Why the L’Aquila Case is NOT about Risk Communication
I’ve been trying to fit this into 140 characters for Twitter, but it doesn’t work.
Here is why I think it is appropriate to gloss the L’Aquila trial as being yes really about seismologists’ failure to predict the earthquake, even though the actual arguments in the case are all about whether or not the 6 seismologists and 1 civic official met their obligations to fully and effectively communicate what they knew about the seismic hazard in the region:
- The examples given for how the scientists’ bad communication led to citizen deaths are all of people who felt scared and might have left town or slept outside, but were persuaded to sleep in their own beds.
- The behavior the court claims constitutes criminal manslaughter is not a long-term pattern of cavalier risk assessment that persuaded people not to retrofit their houses. The crime at issue is negligent failure to communicate risk related to an earthquake swarm that turned out to be a precursor to the Big One.

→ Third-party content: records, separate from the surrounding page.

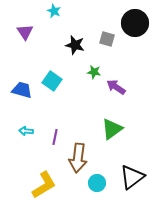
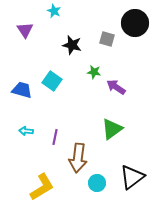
purple triangle: moved 2 px up
black star: moved 3 px left
yellow L-shape: moved 2 px left, 2 px down
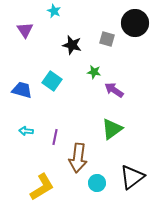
purple arrow: moved 2 px left, 3 px down
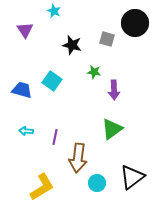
purple arrow: rotated 126 degrees counterclockwise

I’m relying on English-language press reports of the trial here, rather than direct documentation of the trial itself – Stephen Hall’s writeup for Nature is a good one. If I’m wrong about either of the points above please correct me, because those are the bases for my conclusions here. Ditto if Italian law defines “manslaughter” in some quirky way such that “negligent miscommunication that led people to make bad decisions that foreseeably led to their deaths” is a bad summary of the crime.
If you are okay with the risk of sleeping in your bed in an earthquake-prone area like L’Aquila, the reasonable thing for you to do when there is a swarm of small earthquakes is to keep sleeping in your bed. There is likely a small increase in seismic risk after such swarms – we don’t know how small, because the science on this point is, to steal the judge’s phrase, “inexact, incomplete, and contradictory”. However, it’s general consensus that any added risk is small enough that we really can’t justify sending everyone out to sleep in tents every time we get a handful of small earthquakes. Indeed, when people do decide to sleep in tents because they’re scared of an earthquake prediction it is typically regarded as an education/communication failure (cf. New Madrid in 1990).
So here we have a case where scientists communicated in a particular way about short-term risk, and as a result, people did the right short-term thing. There was no scientifically reasonable short-term communication strategy seismologists could have pursued in L’Aquila that would have saved those people’s lives, because the only short-term action that would’ve saved everyone* would have been to evacuate, and evacuating was an irrational thing to do.
In other words: Six seismologists have been judged guilty of criminally negligent communication resulting in death, for communicating in a way that convinced people to do the scientifically reasonable thing under the circumstances. By definition, any improvements to the scientific communication would still have led people to the conclusion that there was probably no reason to sleep outside. Therefore, this case is not about a failure to communicate the science. It’s about the fact that science gave the wrong answer.
*Yes, a timely reminder of “drop, cover, hold” or the importance of bolting your furniture might have saved some lives without requiring years of engineering and construction work. If the stories making it to the press were about relatives who put the heavy mirror back up above their beds because they heard that the small earthquakes had eliminated all the hazard, I might have a more charitable opinion about this case. But there’s only so much you can do against a pile of unreinforced masonry so this would not have saved everyone.
Also, I’ve cheated a bit by not discussing the non-seismologist city official, who as far as I can tell was the only one of the seven who actually did say wrong things about the science. Saying wrong things is bad both on general principle and because it leads people to make the wrong long-term decisions about how to address seismic hazard… but as luck would have it his mistakes still pointed people in the direction of a scientifically sound short-term decision to sleep in their own beds on the night of the Big One. We can legitimately point to him as an example of terrible communication and we should still be outraged that he was convicted of manslaughter.